Schwierige Suche nach Alternativen

TSV Bienenbüttel und Schützengilde reagieren auf Schließung der Ilmenauhalle

In der Ilmenauhalle in Bienenbüttel findet kein Sportbetrieb mehr statt. TSV Bienenbüttel und Schützengilde müssen die nächsten drei bis vier Jahre ohne die Halle auskommen.
+
In der Ilmenauhalle in Bienenbüttel findet kein Sportbetrieb mehr statt. TSV Bienenbüttel und Schützengilde müssen die nächsten drei bis vier Jahre ohne die Halle auskommen.

Bienenbüttel – Die endgültige Schließung der Ilmenauhalle in Bienenbüttel als Sportstätte stellt die betroffenen Vereine vor organisatorische Herausforderungen.

So muss der TSV Bienenbüttel dauerhafte Ausweichmöglichkeiten für seine Sportler finden und die Schützengilde stellt sich inzwischen die Frage, wie in Zukunft die Königswürde ausgeschossen werden soll und wo die Bogensport-Abteilung im Winter trainieren wird. Und klar ist auch, dass bis die neue Ilmenauhalle steht, noch einige Jahre ins Land gehen können.

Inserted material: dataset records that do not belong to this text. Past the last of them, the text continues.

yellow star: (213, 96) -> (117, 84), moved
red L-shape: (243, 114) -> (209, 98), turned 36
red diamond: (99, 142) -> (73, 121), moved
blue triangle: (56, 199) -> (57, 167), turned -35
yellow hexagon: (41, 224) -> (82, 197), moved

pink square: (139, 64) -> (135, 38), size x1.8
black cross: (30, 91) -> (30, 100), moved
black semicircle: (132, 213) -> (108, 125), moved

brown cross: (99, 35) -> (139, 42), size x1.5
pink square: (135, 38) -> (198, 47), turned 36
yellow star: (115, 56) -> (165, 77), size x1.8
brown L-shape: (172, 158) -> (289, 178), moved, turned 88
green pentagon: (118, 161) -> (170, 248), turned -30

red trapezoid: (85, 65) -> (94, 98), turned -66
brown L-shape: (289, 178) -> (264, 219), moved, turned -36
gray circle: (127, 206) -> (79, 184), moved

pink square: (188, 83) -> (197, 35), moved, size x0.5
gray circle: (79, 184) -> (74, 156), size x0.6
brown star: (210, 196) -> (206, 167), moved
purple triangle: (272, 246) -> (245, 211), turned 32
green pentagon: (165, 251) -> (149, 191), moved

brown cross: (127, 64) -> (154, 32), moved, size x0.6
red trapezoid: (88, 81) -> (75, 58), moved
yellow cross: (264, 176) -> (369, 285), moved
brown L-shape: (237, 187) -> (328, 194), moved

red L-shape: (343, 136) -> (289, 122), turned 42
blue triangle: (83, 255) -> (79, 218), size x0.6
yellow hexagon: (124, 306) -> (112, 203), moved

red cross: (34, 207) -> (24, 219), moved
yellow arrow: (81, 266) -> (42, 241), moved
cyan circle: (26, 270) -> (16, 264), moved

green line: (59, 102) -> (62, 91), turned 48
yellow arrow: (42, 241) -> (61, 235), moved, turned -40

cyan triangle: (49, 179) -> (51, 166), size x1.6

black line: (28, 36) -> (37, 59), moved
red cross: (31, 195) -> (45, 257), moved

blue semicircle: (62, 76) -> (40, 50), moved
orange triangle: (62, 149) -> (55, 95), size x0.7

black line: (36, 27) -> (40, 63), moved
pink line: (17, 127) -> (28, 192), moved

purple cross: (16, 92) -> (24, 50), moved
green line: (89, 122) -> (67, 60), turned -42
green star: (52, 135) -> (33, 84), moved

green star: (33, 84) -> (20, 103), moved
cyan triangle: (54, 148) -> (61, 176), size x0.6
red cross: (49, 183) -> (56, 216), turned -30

Andreas Howe, Vorsitzender TSV Bienenbüttel

Für den TSV Bienenbüttel war laut Andreas Howe schon seit der Schließung der Halle im April einiges zu organisieren und Improvisationstalent gefragt. So musste etwa ein Ausweichquartier für die Handballer gefunden werden. Doch so einfach ist es nicht, neue Hallenzeiten zu finden. „Die Ilmenauhalle ist ja nicht die einzige Halle, die zurzeit nicht zur Verfügung steht“, sagt der Vorsitzende. Mit der Hilfe von befreundeten Vereinen sei es aber gelungen, den Spielbetrieb aufrecht zu erhalten. Während Gymnastikgruppe oder Tischtennis in die Grundschulsporthalle oder den Gymnastikraum des Vereinsheims ausweichen können, müssen für den Mannschaftssport zurzeit andere Sporthallen gefunden werden.

„Unbequemlichkeiten lassen sich nicht vermeiden. Wir starren aber nicht wie das Kaninchen auf die Schlange“, sagt der Vorsitzende. Man wolle versuchen, die zusätzlichen Belastungen wie Fahrten zum Training aufzufangen. Dafür steht der Vereinsbus des TSV zur Verfügung. Außerdem soll ein zweiter Bus angeschafft werden. Dazu führe man Gespräche mit der Gemeinde und Spendern. „Das würde Druck vom Kessel nehmen“, meint Howe.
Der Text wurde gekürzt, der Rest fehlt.